The DSH debate doesn’t fall along the lines of which states expanded Medicaid or not. Alabama and Missouri haven’t expanded Medicaid but receive high federal DSH allotments, and would likely lose money if Congress decided to redistribute the existing payments.

Although the policy rationale behind the ACA-mandated cuts was that Medicaid expansion would shrink hospitals’ need for DSH money, high-DSH expansion states such as New York and New Jersey aren’t giving an inch.

Siegel framed the debate over expansion states’ need as being “a little more complicated now” than in the early years of the ACA.

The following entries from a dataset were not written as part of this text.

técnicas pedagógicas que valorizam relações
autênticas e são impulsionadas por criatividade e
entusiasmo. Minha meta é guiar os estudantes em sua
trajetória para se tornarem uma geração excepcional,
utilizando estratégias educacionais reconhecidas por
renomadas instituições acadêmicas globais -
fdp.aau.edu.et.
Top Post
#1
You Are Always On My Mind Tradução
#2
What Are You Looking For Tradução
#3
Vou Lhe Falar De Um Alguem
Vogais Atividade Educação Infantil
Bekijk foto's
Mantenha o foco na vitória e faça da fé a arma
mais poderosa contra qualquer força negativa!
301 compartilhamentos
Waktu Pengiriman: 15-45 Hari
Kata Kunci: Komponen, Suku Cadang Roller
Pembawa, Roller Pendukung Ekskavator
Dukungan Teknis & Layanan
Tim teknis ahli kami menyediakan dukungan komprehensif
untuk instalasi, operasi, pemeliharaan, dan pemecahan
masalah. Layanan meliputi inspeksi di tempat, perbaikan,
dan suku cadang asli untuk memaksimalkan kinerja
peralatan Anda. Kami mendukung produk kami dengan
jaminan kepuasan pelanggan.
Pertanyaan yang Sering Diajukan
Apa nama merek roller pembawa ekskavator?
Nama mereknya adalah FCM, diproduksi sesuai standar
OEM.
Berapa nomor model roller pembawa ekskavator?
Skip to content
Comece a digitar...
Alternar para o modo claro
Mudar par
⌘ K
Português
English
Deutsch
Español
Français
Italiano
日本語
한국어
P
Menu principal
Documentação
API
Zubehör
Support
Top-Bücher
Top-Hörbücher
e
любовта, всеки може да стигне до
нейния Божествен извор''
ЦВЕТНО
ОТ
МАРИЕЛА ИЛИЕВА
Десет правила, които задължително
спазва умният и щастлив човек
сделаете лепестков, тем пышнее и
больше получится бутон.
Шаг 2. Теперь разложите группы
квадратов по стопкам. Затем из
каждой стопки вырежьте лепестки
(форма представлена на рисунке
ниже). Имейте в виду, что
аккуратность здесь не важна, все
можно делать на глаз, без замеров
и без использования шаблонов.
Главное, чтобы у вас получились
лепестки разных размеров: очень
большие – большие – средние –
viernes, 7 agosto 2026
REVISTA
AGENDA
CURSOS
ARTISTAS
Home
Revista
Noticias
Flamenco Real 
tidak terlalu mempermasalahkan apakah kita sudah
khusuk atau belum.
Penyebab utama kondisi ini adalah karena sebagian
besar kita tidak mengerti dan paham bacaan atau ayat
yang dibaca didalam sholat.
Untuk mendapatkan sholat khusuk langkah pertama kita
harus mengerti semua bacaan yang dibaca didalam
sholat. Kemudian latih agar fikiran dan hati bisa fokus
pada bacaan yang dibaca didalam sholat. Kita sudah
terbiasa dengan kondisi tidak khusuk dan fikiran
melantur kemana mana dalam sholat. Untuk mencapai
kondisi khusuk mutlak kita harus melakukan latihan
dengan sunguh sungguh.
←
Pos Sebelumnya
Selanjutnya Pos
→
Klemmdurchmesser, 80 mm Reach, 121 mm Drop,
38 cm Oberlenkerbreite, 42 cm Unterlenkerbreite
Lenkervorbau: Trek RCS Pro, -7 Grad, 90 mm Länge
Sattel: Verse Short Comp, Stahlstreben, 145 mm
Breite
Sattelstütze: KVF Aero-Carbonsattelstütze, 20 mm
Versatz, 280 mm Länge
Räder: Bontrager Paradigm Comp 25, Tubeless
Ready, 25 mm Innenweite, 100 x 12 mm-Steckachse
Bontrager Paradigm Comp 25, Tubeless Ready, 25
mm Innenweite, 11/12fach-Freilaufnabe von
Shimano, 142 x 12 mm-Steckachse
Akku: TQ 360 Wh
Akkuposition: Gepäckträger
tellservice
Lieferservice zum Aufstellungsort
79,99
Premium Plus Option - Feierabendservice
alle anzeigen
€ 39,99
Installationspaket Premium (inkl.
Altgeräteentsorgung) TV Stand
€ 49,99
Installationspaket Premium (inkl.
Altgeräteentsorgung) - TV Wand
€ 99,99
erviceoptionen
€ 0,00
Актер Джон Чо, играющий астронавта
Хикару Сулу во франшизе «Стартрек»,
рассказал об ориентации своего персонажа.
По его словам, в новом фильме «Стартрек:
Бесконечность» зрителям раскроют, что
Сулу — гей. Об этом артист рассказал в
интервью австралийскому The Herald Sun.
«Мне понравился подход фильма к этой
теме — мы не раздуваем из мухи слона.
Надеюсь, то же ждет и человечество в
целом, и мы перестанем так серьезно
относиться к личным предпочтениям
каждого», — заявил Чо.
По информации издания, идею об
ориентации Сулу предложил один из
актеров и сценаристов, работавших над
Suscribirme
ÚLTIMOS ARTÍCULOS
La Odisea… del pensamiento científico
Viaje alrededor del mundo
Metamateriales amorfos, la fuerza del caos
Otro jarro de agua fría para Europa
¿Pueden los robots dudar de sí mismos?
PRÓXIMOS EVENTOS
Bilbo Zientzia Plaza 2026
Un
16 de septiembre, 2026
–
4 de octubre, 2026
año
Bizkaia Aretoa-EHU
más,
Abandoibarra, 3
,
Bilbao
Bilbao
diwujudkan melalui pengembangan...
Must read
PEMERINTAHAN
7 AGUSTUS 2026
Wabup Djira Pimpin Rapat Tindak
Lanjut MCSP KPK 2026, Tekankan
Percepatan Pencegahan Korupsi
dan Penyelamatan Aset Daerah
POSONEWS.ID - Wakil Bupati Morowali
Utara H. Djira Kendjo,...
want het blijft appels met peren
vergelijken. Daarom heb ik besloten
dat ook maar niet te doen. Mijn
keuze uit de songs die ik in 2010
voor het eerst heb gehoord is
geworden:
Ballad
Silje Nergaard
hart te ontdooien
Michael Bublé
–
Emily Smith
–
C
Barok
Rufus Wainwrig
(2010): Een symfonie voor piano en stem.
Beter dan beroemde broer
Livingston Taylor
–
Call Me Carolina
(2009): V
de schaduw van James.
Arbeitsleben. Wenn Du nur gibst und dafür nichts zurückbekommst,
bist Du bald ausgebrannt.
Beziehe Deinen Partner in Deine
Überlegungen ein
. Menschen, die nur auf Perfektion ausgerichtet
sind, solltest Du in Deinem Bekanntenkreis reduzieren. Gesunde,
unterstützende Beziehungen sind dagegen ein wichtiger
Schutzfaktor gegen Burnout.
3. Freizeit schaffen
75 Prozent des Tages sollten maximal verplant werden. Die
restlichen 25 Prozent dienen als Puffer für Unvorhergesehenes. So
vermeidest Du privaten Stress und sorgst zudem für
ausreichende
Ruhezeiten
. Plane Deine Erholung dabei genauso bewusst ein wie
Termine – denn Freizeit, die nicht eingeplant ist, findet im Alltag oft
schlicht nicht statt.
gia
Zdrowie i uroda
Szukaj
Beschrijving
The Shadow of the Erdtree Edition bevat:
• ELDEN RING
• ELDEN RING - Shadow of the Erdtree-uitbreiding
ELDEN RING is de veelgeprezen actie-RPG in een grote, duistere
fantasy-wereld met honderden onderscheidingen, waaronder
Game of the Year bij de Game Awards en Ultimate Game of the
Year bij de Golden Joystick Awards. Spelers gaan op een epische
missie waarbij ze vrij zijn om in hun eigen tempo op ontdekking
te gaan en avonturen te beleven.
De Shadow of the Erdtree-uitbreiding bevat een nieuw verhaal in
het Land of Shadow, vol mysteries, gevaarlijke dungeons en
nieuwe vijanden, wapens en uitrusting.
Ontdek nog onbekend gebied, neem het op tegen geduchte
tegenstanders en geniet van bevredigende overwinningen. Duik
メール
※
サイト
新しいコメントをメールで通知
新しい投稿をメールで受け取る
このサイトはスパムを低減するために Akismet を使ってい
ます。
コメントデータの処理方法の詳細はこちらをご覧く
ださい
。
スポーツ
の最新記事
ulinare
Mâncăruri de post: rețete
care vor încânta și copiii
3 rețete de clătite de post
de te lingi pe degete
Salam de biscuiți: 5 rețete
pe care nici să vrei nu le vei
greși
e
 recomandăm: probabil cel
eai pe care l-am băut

“I think the market has changed in the last eight years or nine years when we started down the road of Medicaid expansion,” he said at the Capitol Hill staff briefing.

He pointed to the slight rise in the uninsured rate recently, as well as the increase of high-deductible plans that put more fiscal burden on enrollees.

“We are frankly concerned about any moves to move us toward skinny health plans,” he added.

Enrollment in more bare-bones commercial plans doesn’t really affect the Medicaid enrollment, but he argued that expansion still brings Medicaid shortfall — which is the difference between Medicaid and Medicare reimbursement.

“If you have 70% Medicaid patients which some of our hospitals do, you are in a terrible disadvantage in terms of payment streams, with the shortfall becoming enormous for you,” he said.

There is another Medicaid program that can help hospitals with shortfall: the “upper payment limit” supplement for Medicaid fee-for-service. States can deploy UPL payments to hospitals in order to increase their reimbursement based on rates Medicare would have paid for the same treatment.

UPL is the largest Medicaid supplemental funding program, with about $13 billion in annual spending according to the Medicaid and CHIP Payment and Access Commission data from fiscal 2017.

The UPL program is also under scrutiny by MACPAC, whose analysts found that 17 states have overspent billions of these payments.